Outside the existence of any such special legislation, the applicable law remains the constitution of the Federal Republic of Nigeria. That constitution grants to every Nigerian wherever they may be the right to reside in any part of the federation and assert the full rights of citizenship . And because Lagos is a cosmopolitan metropolis which is a home to persons of all nationalities both Nigerians and foreigners, the meaning of “ownership” is no longer governed by traditional cultural rights. In Lagos or New York or London or Brisbane or any other modern metropolis, individuals partake in the ownership of the city through the normal process of property acquisition or occupancy.  You buy, lease or rent a piece of real estate in the city where you choose to live and that title deed or deed of lease confers on you a right of ownership to that part of the city. To that extent, every legitimate property owner, leasee or tenant in a city is to that extent part of the ownership of the city in question. For as long as such persons are in full compliance with the range of obligations and rights of citizenship, they become legitimate owners of the city or state of which it is part.  As things stand, the owners of Eko Atlantic City now own the entire Atlantic beach of Lagos in perpetuity as far as the eye can see into the Atlantic shoreline.   
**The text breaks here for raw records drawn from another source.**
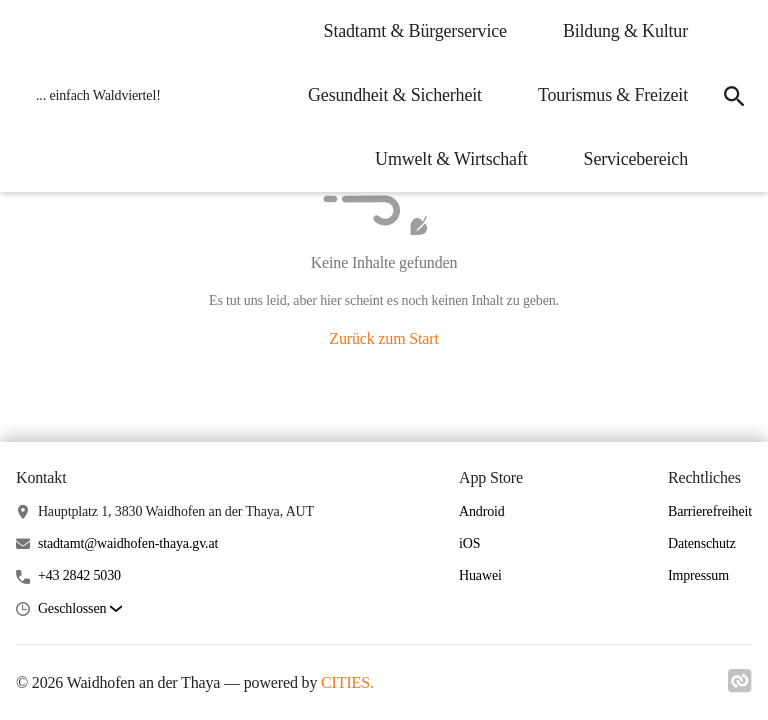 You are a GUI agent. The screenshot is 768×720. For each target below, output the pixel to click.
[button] (80, 609)
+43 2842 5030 (79, 575)
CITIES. (347, 682)
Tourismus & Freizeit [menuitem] (613, 95)
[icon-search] (734, 96)
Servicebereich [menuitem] (636, 159)
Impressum (698, 575)
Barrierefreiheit (710, 511)
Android (482, 511)
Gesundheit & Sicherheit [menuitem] (395, 95)
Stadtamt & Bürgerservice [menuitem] (415, 31)
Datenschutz (702, 543)
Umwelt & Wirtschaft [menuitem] (451, 159)
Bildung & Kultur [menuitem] (625, 31)
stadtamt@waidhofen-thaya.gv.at (128, 543)
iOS (469, 543)
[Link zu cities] (740, 687)
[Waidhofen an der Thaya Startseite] (92, 96)
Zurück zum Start (383, 338)
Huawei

Therefore, the near xenophobic reactions to the Obi electoral win in Lagos are wrong headed and mischievous. That win is not an ethnic affront on the proprietary and ancestral rights of the Yorubas as the indigenous population of Lagos. It is instead a political outcome which testifies to the growth of Nigerian democracy from an essentially ethnic driven expression to a reflection of the preferences of Nigerians wherever they may live.